Weight/select attributes used by model or model ensemble?

mafern76mafern76 Member Posts: 45 Contributor II
edited November 2018 in Help
I made a bagging ensemble of different trees, each using different samples and therefore different attributes.

I got about 100 models attributes. I would like to easily obtain a list of attributes used without to manually scroll through every model.

I haven't found a way to do so, the closest thing I found is Weight by Tree Importance, which could work for me but I haven't used Random Forest because I needed different samples for each iteration.

Thanks for your help!

Best regards.

Answers

  • MartinLiebigMartinLiebig Administrator, Moderator, Employee, RapidMiner Certified Analyst, RapidMiner Certified Expert, University Professor Posts: 3,497 RM Data Scientist
    Hi,

    i am not aware of any prebuilt operator for that. I guess you need to use a Excute Script for that.

    By the way - the RF also uses a bagged example set per tree. But i guess you need specific examples per tree?

    Cheers,
    Martin
    - Sr. Director Data Solutions, Altair RapidMiner -
    Dortmund, Germany
  • mafern76mafern76 Member Posts: 45 Contributor II
    Hi Martin, thanks for your answer. I'll look into Execute Script.

    About the process - what do you mean by "a bagged example set"? I meant I needed different samples of cases, not attributes. I left feature selection to the DT itself.

    I had a very imbalanced data set, for speed I got parameters using 3/1 false/true ratio, when originally it was about 19/1.

    I noticed some variability in results with different samples, so I thought about using a "random sample forest" to smooth out edges due to that factor. I simply put the sampling operator inside a 1.0 ratio Bagging node, so in each iteration I would get a different sample of false cases. The sampling operator was set to balance false cases but leave at 1.0 true cases.
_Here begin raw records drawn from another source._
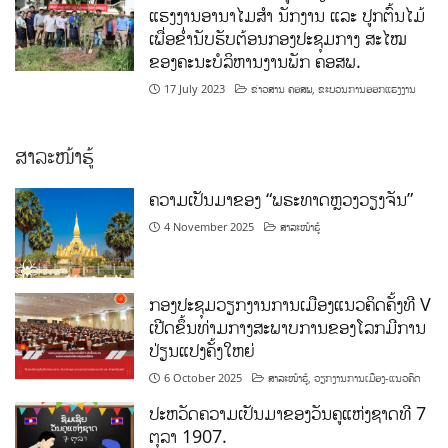
ແຮງງານອານາໄມສໍາ ນັກງານ ແລະ ປູກຕົ້ນໄມ້
ເພື່ອຂໍ່ານັບຮັບຕ້ອນກອງປະຊຸມກາງ ສະໄໝ
ຂອງຄະນະບໍລິຫານງານພັກ ຄອສພ.
17 July 2023
ຂ່າວສານ ຄອສພ
,
ຂະບວນການອອກແຮງງານ
ສາລະໜ້າຮູ້
ຄວາມເປັນມາຂອງ “ພຣະທາດຫຼວງວຽງຈັນ”
4 November 2025
ສາລະໜ້າຮູ້
ກອງປະຊຸມວຽກງານການເມືອງແນວຄິດຄັ້ງທີ V
ເປີດຂຶ້ນທ່າມກາງສະພາບການຂອງໂລກມີການ
ປ່ຽນແປງຄັ້ງໃຫຍ່
6 October 2025
ສາລະໜ້າຮູ້
,
ວຽກງານການເມືອງ-ແນວຄິດ
ປະຫວັດຄວາມເປັນມາຂອງວັນຄູແຫ່ງຊາດທີ 7
ຕຸລາ 1907.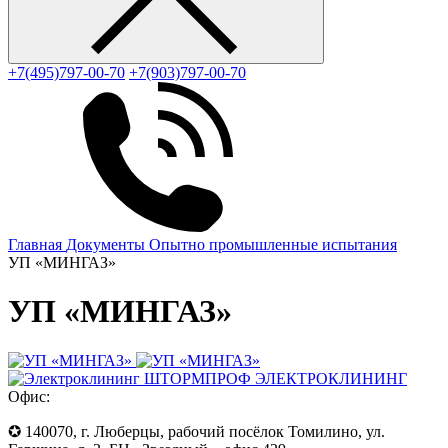
+7(495)797-00-70
+7(903)797-00-70
Главная
Документы
Опытно промышленные испытания
УП «МИНГАЗ»
УП «МИНГАЗ»
ЭЛЕКТРОКЛИНИНГ
Офис:
✪ 140070, г. Люберцы, рабочий посёлок Томилино, ул.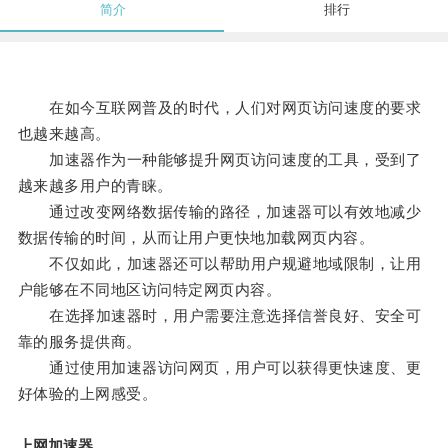
简介
排行
在如今互联网普及的时代，人们对网页访问速度的要求
也越来越高。
加速器作为一种能够提升网页访问速度的工具，受到了
越来越多用户的青睐。
通过改变网络数据传输的路径，加速器可以有效地减少
数据传输的时间，从而让用户更快地加载网页内容。
不仅如此，加速器还可以帮助用户规避地域限制，让用
户能够在不同地区访问特定网页内容。
在选择加速器时，用户需要注意选择信誉良好、安全可
靠的服务提供商。
通过使用加速器访问网页，用户可以获得更快速度、更
好体验的上网感受。
上网加速器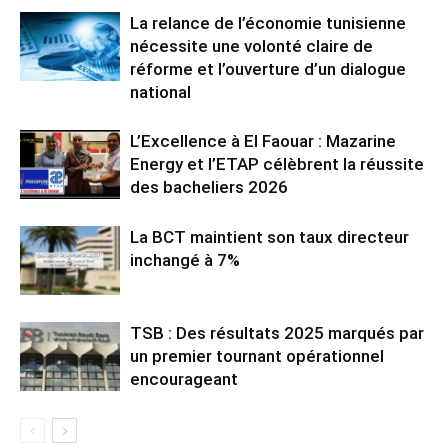
La relance de l’économie tunisienne
nécessite une volonté claire de
réforme et l’ouverture d’un dialogue
national
L’Excellence à El Faouar : Mazarine
Energy et l’ETAP célèbrent la réussite
des bacheliers 2026
La BCT maintient son taux directeur
inchangé à 7%
TSB : Des résultats 2025 marqués par
un premier tournant opérationnel
encourageant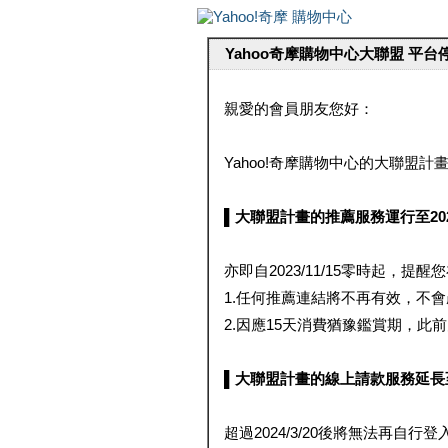
Yahoo奇摩購物中心大聯盟 平
親愛的會員朋友您好：
Yahoo!奇摩購物中心的大聯盟計畫 
▌大聯盟計畫的推薦服務運行至2023/1
亦即自2023/11/15零時起，
1.任何推薦連結將不再有效，不
2.因應15天消費猶豫鑑賞期，此前大聯
▌大聯盟計畫的線上請款服務延長至2024
超過2024/3/20後將無法再自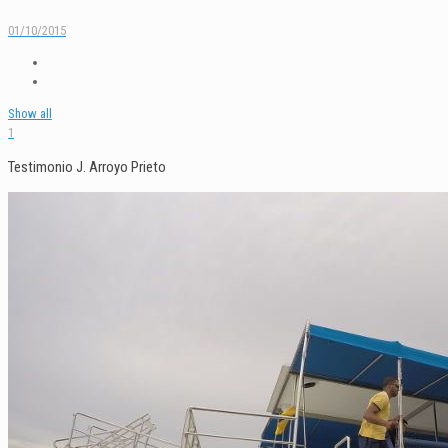
01/10/2015
Show all
1
Testimonio J. Arroyo Prieto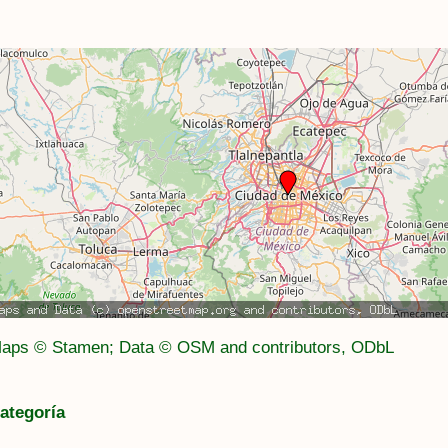
aps © Stamen; Data © OSM and contributors, ODbL
ategoría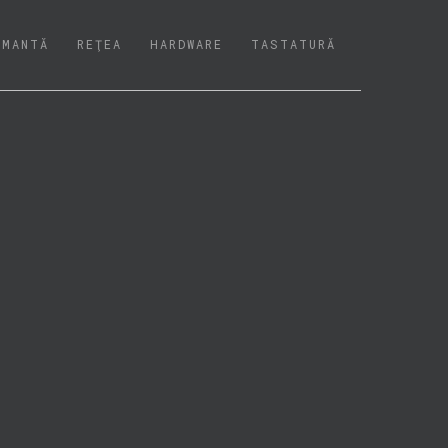
IMANTĂ
REŢEA
HARDWARE
TASTATURĂ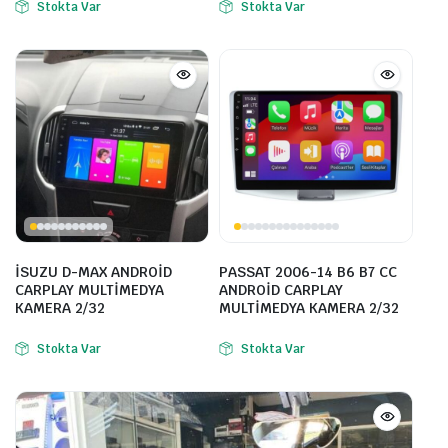
Stokta Var
Stokta Var
İSUZU D-MAX ANDROİD
PASSAT 2006-14 B6 B7 CC
CARPLAY MULTİMEDYA
ANDROİD CARPLAY
KAMERA 2/32
MULTİMEDYA KAMERA 2/32
Stokta Var
Stokta Var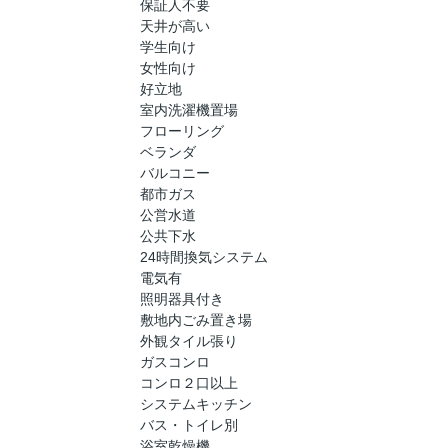
保証人不要
天井が高い
学生向け
女性向け
好立地
室内洗濯機置場
フローリング
ベランダ
バルコニー
都市ガス
公営水道
公共下水
24時間換気システム
電気有
照明器具付き
敷地内ごみ置き場
外観タイル張り
ガスコンロ
コンロ２口以上
システムキッチン
バス・トイレ別
浴室乾燥機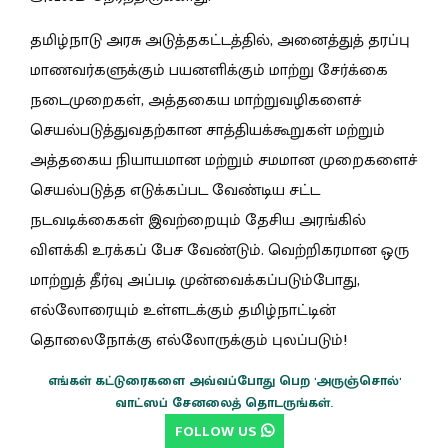
தமிழ்நாடு அரசு அடுத்தகட்டத்தில், அனைத்துத் தரப்பு
மாணவர்களுக்கும் பயனளிக்கும் மாற்று சேர்க்கை
நடைமுறைகள், அத்தகைய மாற்றுவழிகளைச்
செயல்படுத்துவதற்கான சாத்தியக்கூறுகள் மற்றும்
அத்தகைய நியாயமான மற்றும் சமமான முறைகளைச்
செயல்படுத்த எடுக்கப்பட வேண்டிய சட்ட
நடவடிக்கைகள் இவற்றையும் தேசிய அரங்கில்
விளக்கி உரக்கப் பேச வேண்டும். வெற்றிகரமான ஒரு
மாற்றுத் தீர்வு அப்படி முன்வைக்கப்படும்போது,
எல்லோரையும் உள்ளடக்கும்
தமிழ்நாட்டின்
தொலைநோக்கு எல்லோருக்கும் புலப்படும்!
எங்கள் கட்டுரைகளை அவ்வப்போது பெற 'அருஞ்சொல்'
வாட்ஸப் சேனலைத் தொடருங்கள்.
FOLLOW US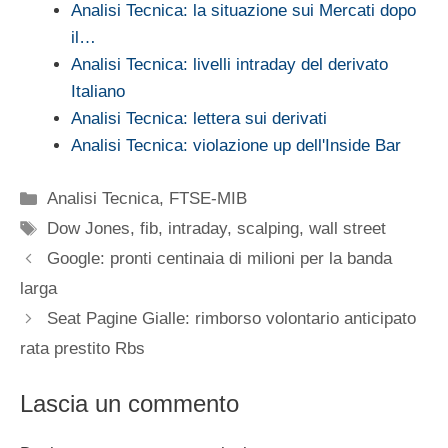
Analisi Tecnica: la situazione sui Mercati dopo
il…
Analisi Tecnica: livelli intraday del derivato
Italiano
Analisi Tecnica: lettera sui derivati
Analisi Tecnica: violazione up dell'Inside Bar
Categorie
Analisi Tecnica
,
FTSE-MIB
Tag
Dow Jones
,
fib
,
intraday
,
scalping
,
wall street
Google: pronti centinaia di milioni per la banda
larga
Seat Pagine Gialle: rimborso volontario anticipato
rata prestito Rbs
Lascia un commento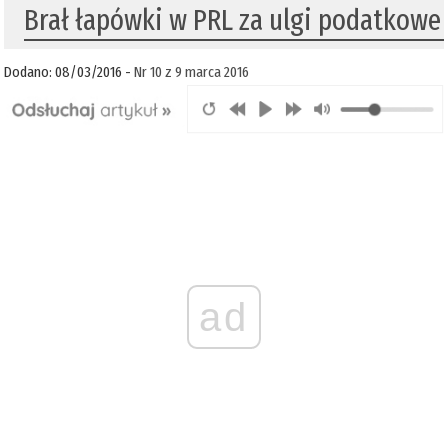
Brał łapówki w PRL za ulgi podatkowe
Dodano: 08/03/2016 -
Nr 10 z 9 marca 2016
ad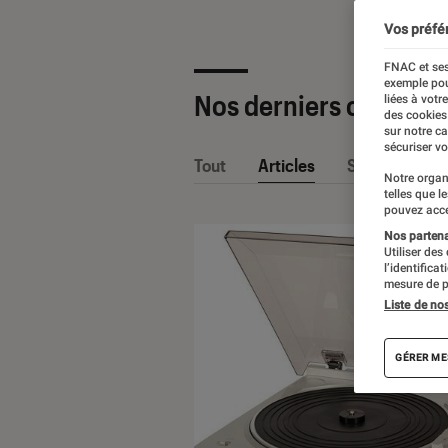
Vos préfé
FNAC et ses
exemple pou
Nos derniers contenu
liées à votr
des cookies
sur notre c
sécuriser vo
Tout
Articles
Sélections et
Notre organ
telles que l
pouvez acce
Nos partenai
Utiliser des
l’identifica
mesure de p
Liste de no
GÉRER ME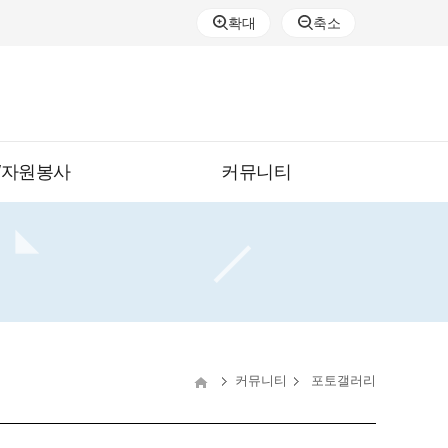
확대
축소
/자원봉사
커뮤니티
커뮤니티
포토갤러리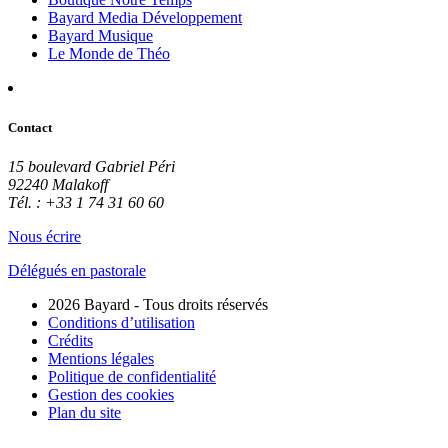
Bayard Media Développement
Bayard Musique
Le Monde de Théo
Contact
15 boulevard Gabriel Péri
92240 Malakoff
Tél. : +33 1 74 31 60 60
Nous écrire
Délégués en pastorale
2026 Bayard - Tous droits réservés
Conditions d’utilisation
Crédits
Mentions légales
Politique de confidentialité
Gestion des cookies
Plan du site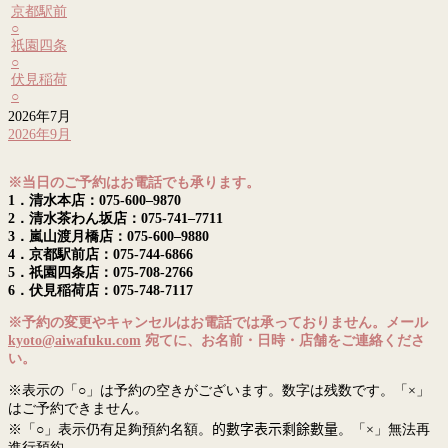
京都駅前
○
祇園四条
○
伏見稲荷
○
2026年7月
2026年9月
※当日のご予約はお電話でも承ります。
1．清水本店：075-600–9870
2．清水茶わん坂店：075-741–7711
3．嵐山渡月橋店：075-600–9880
4．京都駅前店：075-744-6866
5．祇園四条店：075-708-2766
6．伏見稲荷店：075-748-7117
※予約の変更やキャンセルはお電話では承っておりません。メール
kyoto@aiwafuku.com
宛てに、お名前・日時・店舗をご連絡くださ
い。
※表示の「○」は予約の空きがございます。数字は残数です。「×」
はご予約できません。
※「○」表示仍有足夠預約名額。
的數字表示剩餘數量
。「×」無法再
進行預約。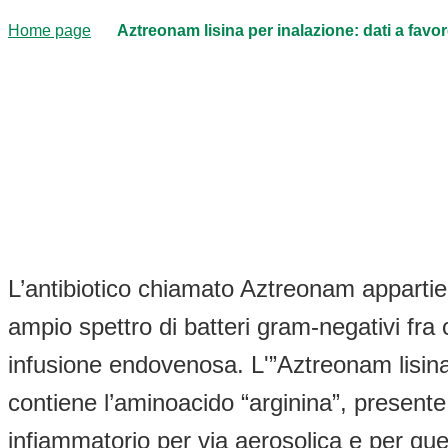
Home page
Aztreonam lisina per inalazione: dati a favor
L’antibiotico chiamato Aztreonam appartien
ampio spettro di batteri gram-negativi fra
infusione endovenosa. L'”Aztreonam lisina”
contiene l’aminoacido “arginina”, presen
infiammatorio per via aerosolica e per ques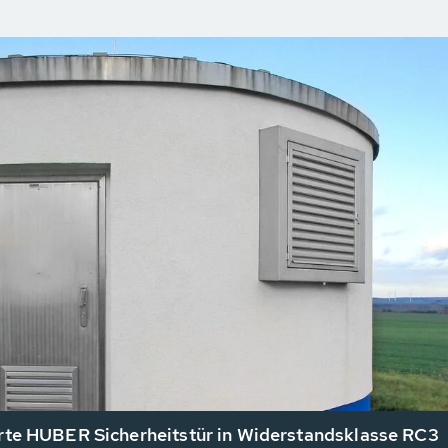
erte HUBER Sicherheitstür in Widerstandsklasse RC3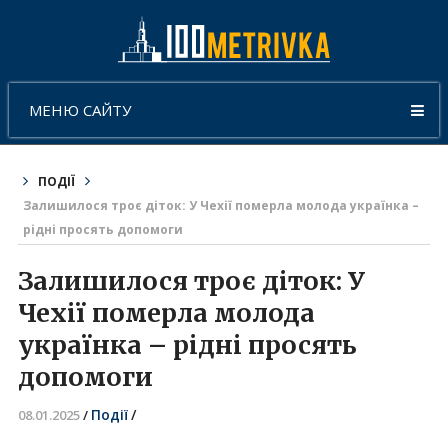
МЕНЮ САЙТУ
ПОДІЇ
Залишилося троє діток: У Чехії померла молода українка –
рідні просять допомоги
Залишилося троє діток: У
Чехії померла молода
українка – рідні просять
допомоги
Події
/
08.01.2025
/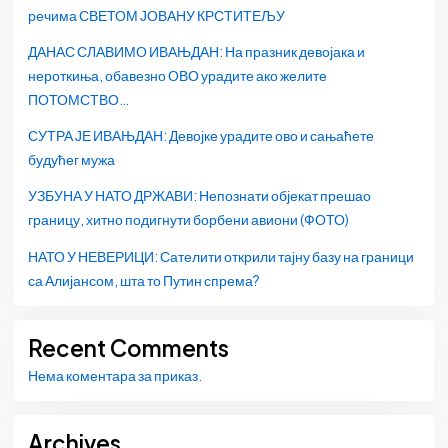
речима СВЕТОМ ЈОВАНУ КРСТИТЕЉУ
ДАНАС СЛАВИМО ИВАЊДАН: На празник девојака и
нероткиња, обавезно ОВО урадите ако желите
ПОТОМСТВО…
СУТРА ЈЕ ИВАЊДАН: Девојке урадите ово и сањаћете
будућег мужа
УЗБУНА У НАТО ДРЖАВИ: Непознати објекат прешао
границу, хитно подигнути борбени авиони (ФОТО)
НАТО У НЕВЕРИЦИ: Сателити открили тајну базу на граници
са Алијансом, шта то Путин спрема?
Recent Comments
Нема коментара за приказ.
Archives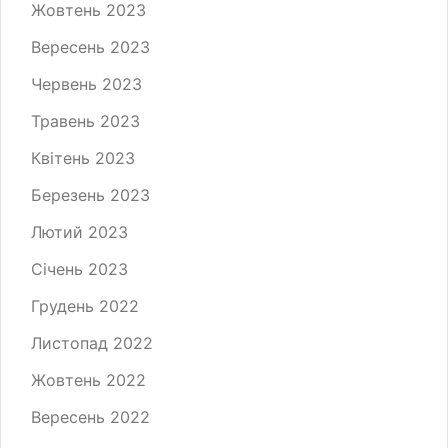
Жовтень 2023
Вересень 2023
Червень 2023
Травень 2023
Квітень 2023
Березень 2023
Лютий 2023
Січень 2023
Грудень 2022
Листопад 2022
Жовтень 2022
Вересень 2022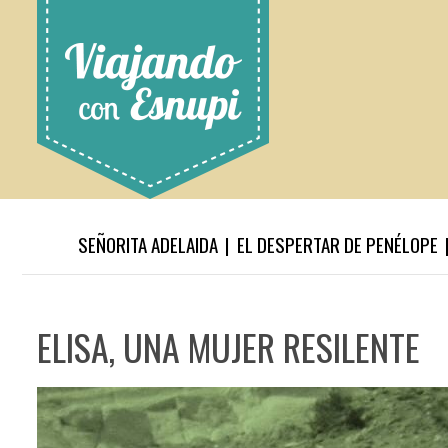
SEÑORITA ADELAIDA
EL DESPERTAR DE PENÉLOPE
ELISA, UNA MUJER RESILENTE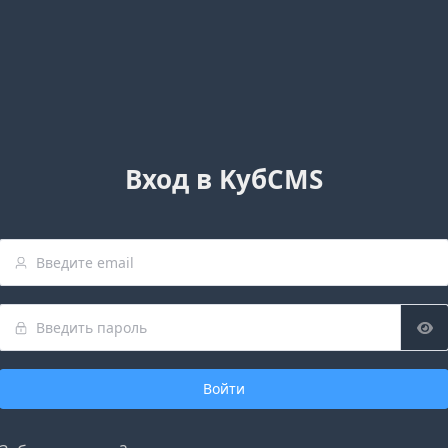
Вход в KубCMS
Войти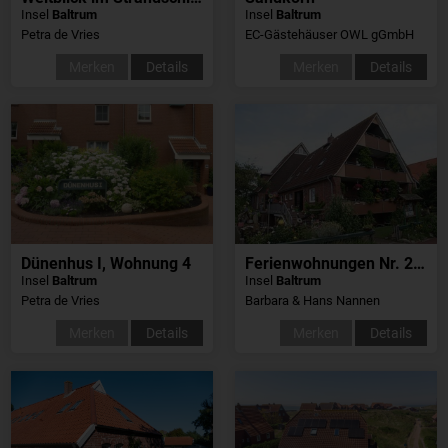
Insel
Baltrum
Insel
Baltrum
Petra de Vries
EC-Gästehäuser OWL gGmbH
Merken
Details
Merken
Details
Dünenhus I, Wohnung 4
Ferienwohnungen Nr. 222
Insel
Baltrum
Insel
Baltrum
Petra de Vries
Barbara & Hans Nannen
Merken
Details
Merken
Details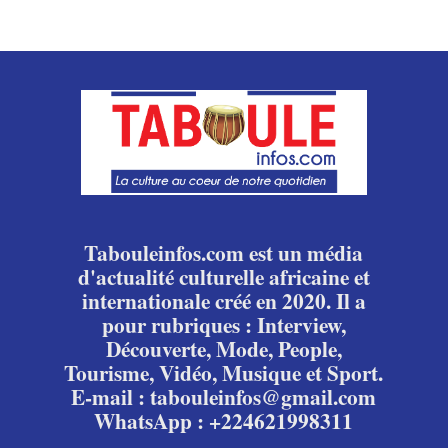
Tabouleinfos.com est un média
d'actualité culturelle africaine et
internationale créé en 2020. Il a
pour rubriques : Interview,
Découverte, Mode, People,
Tourisme, Vidéo, Musique et Sport.
E-mail : tabouleinfos@gmail.com
WhatsApp : +224621998311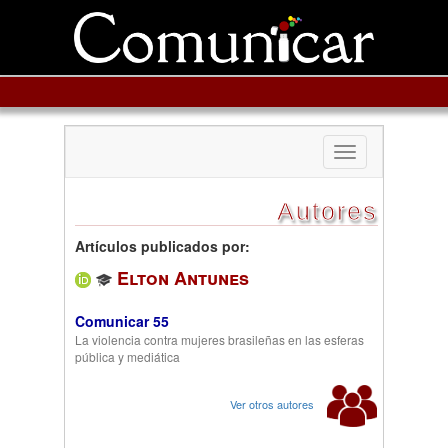
Toggle
navigation
Autores
Artículos publicados por:
Elton Antunes
Comunicar 55
La violencia contra mujeres brasileñas en las esferas
pública y mediática
Ver otros autores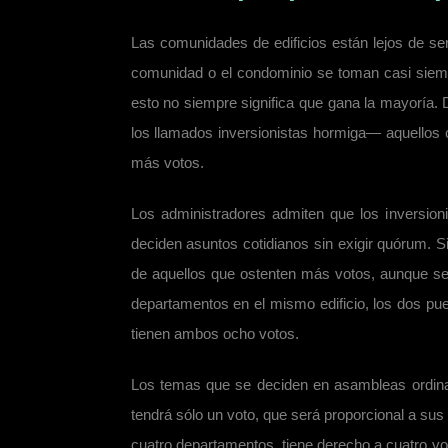
Las comunidades de edificios están lejos de s
comunidad o el condominio se toman casi siempr
esto no siempre significa que gana la mayoría
los llamados inversionistas hormiga— aquellos 
más votos.
Los administradores admiten que los inversion
deciden asuntos cotidianos sin exigir quórum. S
de aquellos que ostenten más votos, aunque se
departamentos en el mismo edificio, los dos pue
tienen ambos ocho votos.
Los temas que se deciden en asambleas ordinar
tendrá sólo un voto, que será proporcional a su
cuatro departamentos, tiene derecho a cuatro vot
    Unfortunately only afterwards I realized, as you could see on my other thread, this variability was also due to the DT Parallel algorithm itself. Even though maybe that variability helped the forest in the end, I wanted to at least know what was going on, exactly what determined that randomness.

    Thanks!

    Best regards.
  • MartinLiebigMartinLiebig Administrator, Moderator, Employee, RapidMiner Certified Analyst, RapidMiner Certified Expert, University Professor Posts: 3,497 RM Data Scientist
    Hi,

    the random forest (by breiman et al) as two different sources of randomness.

    1. At each leaf (not tree!) you have different attributes "visible" for the split
    2. Each tree is built on 90% of the data, which is generated via bootstrapping (->Bagging)

    Have you thought about using weights to balance classes? Using weights is different to sampling for a tree-based algorithm, because it can built way deeper.

    Another tip: I would personally not prune random forests unless i need to do it because of overtraining. I personally do not like the RM preset here. Somehow the RM preset is a bit too much into protecting against overtraining.
    And: Do you know the WEKA plugin?

    Cheers,
    Martin
    - Sr. Director Data Solutions, Altair RapidMiner -
    Dortmund, Germany
  • mafern76mafern76 Member Posts: 45 Contributor II
    Hi Martin! Thanks for your reply.

    Thanks for the clarification on the Random Forests.

    "2. Each tree is built on 90% of the data, which is generated via bootstrapping (->Bagging)"

    By bootstrapping do you mean resampling? When trying to find the right operators for the process I described, I did some breaking point tests using IDs to check if 1.0 subset ratio on Bagging operator would give me resampling or not, and apparently not. What I mean is that if I had 100 records, every single record would come up and not a bootstrap resampling of 100 containing duplicates.

    I did use weights (always do), but for speed I used only a 3/1 false/true ratio. Another option would have been to also optimize the ratio, but I opted to keep the 3/1 ratio and try what I described before to avoid having to optimize parameters for the DT again. I was optimizing gain and leaf size and somewhere down the road I think I concluded different ratios would have different optimal parameters, but I may be wrong. I think I simply tried a full sample tree with the 3/1 ratio parameters and it performed worse than the 3/1 tree.

    Thanks for the tip on the pruning, I'm already not doing it, I agree with you. Pruning was usually too harsh for me, I only keep prepruning to control leaf size.

    About WEKA: I looked into the WEKA ensembles but none of them have connectors inside (???). Haven't looked into the trees though...

    Best regards, thanks for your insight!